Researchers Devise New Time And Power-Based Side-Channel Attacks that Affect AMD CPUs

 

A team of researchers from the Graz University of Technology and CISPA Helmholtz Center for Information Security. developed a novel side-channel exploit that targets AMD CPUs. 

Moritz Lipp and Daniel Gruss of the Graz University of Technology, along with Michael Schwarz of the CISPA Helmholtz Center for Information Security, established the new attack technique.
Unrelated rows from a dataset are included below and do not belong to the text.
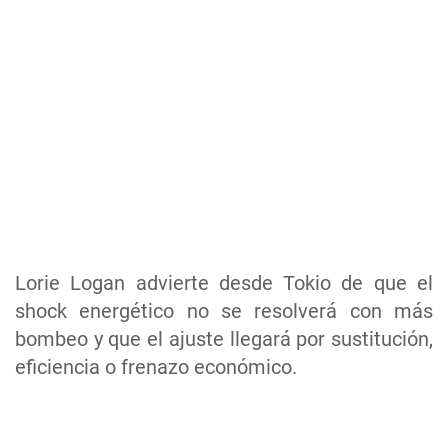
Lorie Logan advierte desde Tokio de que el
shock energético no se resolverá con más
bombeo y que el ajuste llegará por sustitución,
eficiencia o frenazo económico.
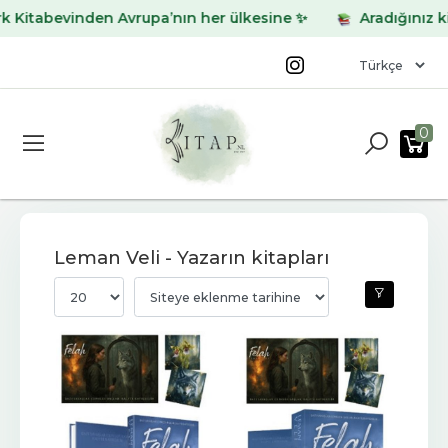
bevinden Avrupa’nın her ülkesine ✨
Aradığınız kitabı b
0
Leman Veli - Yazarın kitapları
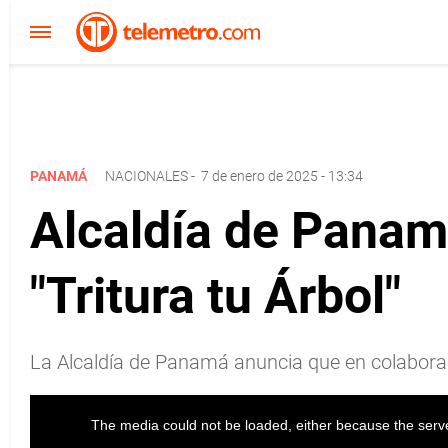
PANAMÁ
NACIONALES
-
7 de enero de 2025 - 13:34
Alcaldía de Panam
"Tritura tu Árbol"
La Alcaldía de Panamá anuncia que en colaborac
The media could not be loaded, either because the serve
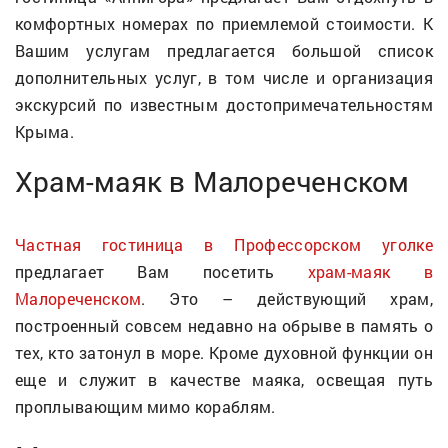
комфортных номерах по приемлемой стоимости. К
Вашим услугам предлагается большой список
дополнительных услуг, в том числе и организация
экскурсий по известным достопримечательностям
Крыма.
Храм-маяк в Малореченском
Частная гостиница в Профессорском уголке
предлагает Вам посетить
храм-маяк в
Малореченском
. Это – действующий храм,
построенный совсем недавно на обрыве в память о
тех, кто затонул в море. Кроме духовной функции он
еще и служит в качестве маяка, освещая путь
проплывающим мимо кораблям.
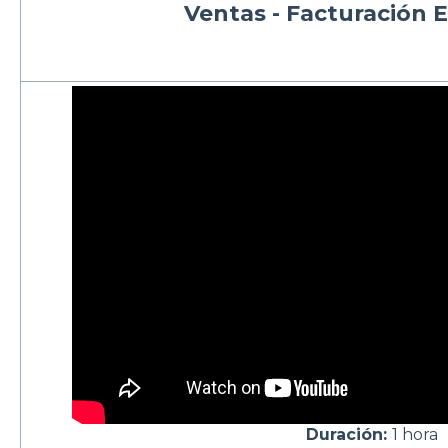
Ventas - Facturación E
Duración:
1 hora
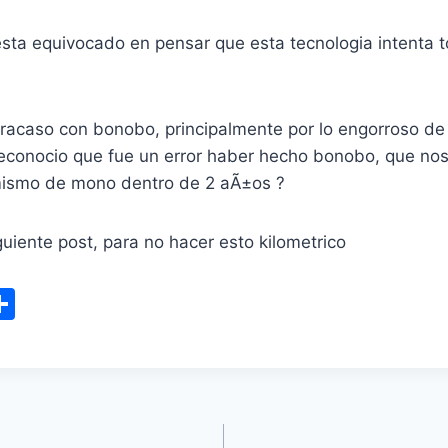
sta equivocado en pensar que esta tecnologia intenta t
acaso con bonobo, principalmente por lo engorroso de s
reconocio que fue un error haber hecho bonobo, que no
 mismo de mono dentro de 2 aÃ±os ?
guiente post, para no hacer esto kilometrico
S
m
h
i
ar
e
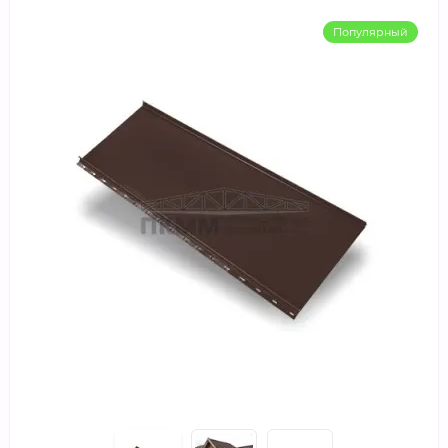
Популярный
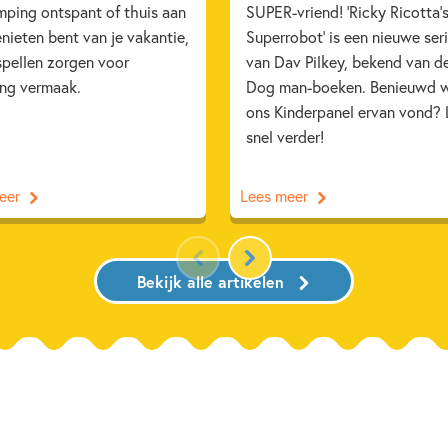
mping ontspant of thuis aan
SUPER-vriend! 'Ricky Ricotta'
nieten bent van je vakantie,
Superrobot' is een nieuwe ser
spellen zorgen voor
van Dav Pilkey, bekend van d
ang vermaak.
Dog man-boeken. Benieuwd 
ons Kinderpanel ervan vond? 
snel verder!
eer
Lees meer
Bekijk alle artikelen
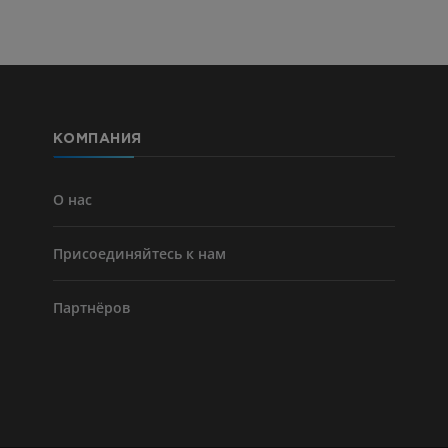
КОМПАНИЯ
О нас
Присоединяйтесь к нам
Партнёров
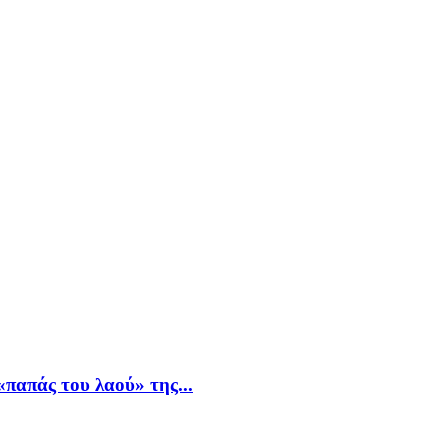
παπάς του λαού» της...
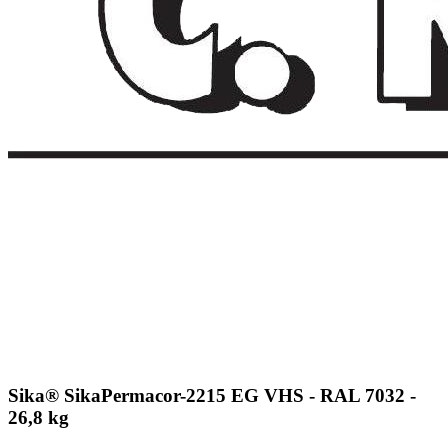
Sika® SikaPermacor-2215 EG VHS - RAL 7032 -
26,8 kg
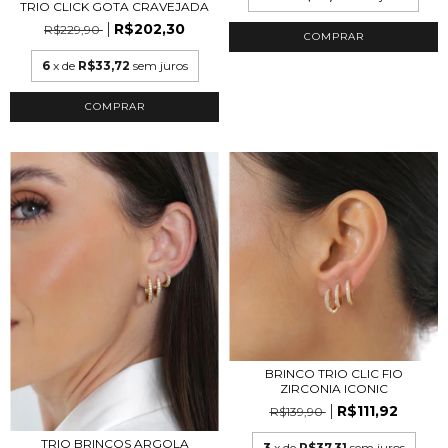
TRIO CLICK GOTA CRAVEJADA
R$202,30
R$229,90
COMPRAR
6
x de
R$33,72
sem juros
COMPRAR
BRINCO TRIO CLIC FIO
ZIRCONIA ICONIC
R$111,92
R$139,90
TRIO BRINCOS ARGOLA
3
x de
R$37,31
sem juros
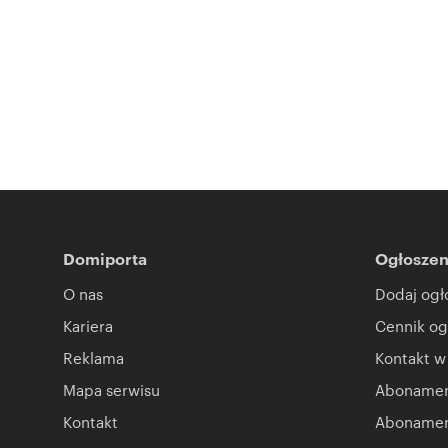
Domiporta
Ogłoszen
O nas
Dodaj ogł
Kariera
Cennik og
Reklama
Kontakt w
Mapa serwisu
Abonament
Kontakt
Abonamen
They were first to uncover the Meltdown and Spectre vulnerabilities, which opened the door for numerous additional side-channel attack methods targeting commonly used chips. 

These side-channel exploits generally permit a malicious program installed on the targeted system to leverage CPU flaws to access potentially sensitive information in memory linked with other apps, such as credentials and encryption keys. 

Several of the side-channel assaults revealed in recent years have targeted Intel processors, but systems powered by AMD processors are not protected, as per the recently published research. 

“In contrast to previous work on prefetch attacks on Intel, we show that the prefetch instruction on AMD leaks even more information,” the researchers explained in the abstract of their paper. 

The study presented numerous attack scenarios, one of which researchers used a Spectre attack to disclose confidential material from the operating system and provided a novel way for building a covert channel to steal information. 

In addition, the research suggests having discovered the first "full microarchitectural KASLR (kernel address space layout randomization) break on AMD that works on all major operating systems." KASLR is an attack mitigation method, and the experts demonstrated how an intruder might defeat it on laptops, desktop PCs, and cloud virtual machines. 

AMD was notified about the results in mid-and late 2020, the vendor recognized them and gave a response in February 2021; the flaws have been assigned the CVE identifier CVE-2021-26318 and a medium severity grade by AMD. 

The chipmaker acknowledged that perhaps the problem affects all of its processors, but it isn't suggesting any additional mitigations since "the attacks discussed in the paper do not directly leak data across address space boundaries." 

Lipp feels that their most recent study covers several intriguing features of AMD CPUs that might spur further investigation into side-channel assaults. 

He further explained, “For instance, we use RDPRU as a timing primitive as the typically used rdtsc instruction has a lower resolution on AMD. This allows to distinguish events with only a slight timing difference. On the other hand, we use the reported energy consumption of the AMD driver to mount an attack. While this driver has now been removed from the Linux kernel, using this energy source could be interesting to mount other power side-channel attacks as we have shown on Intel with the PLATYPUS attacks.”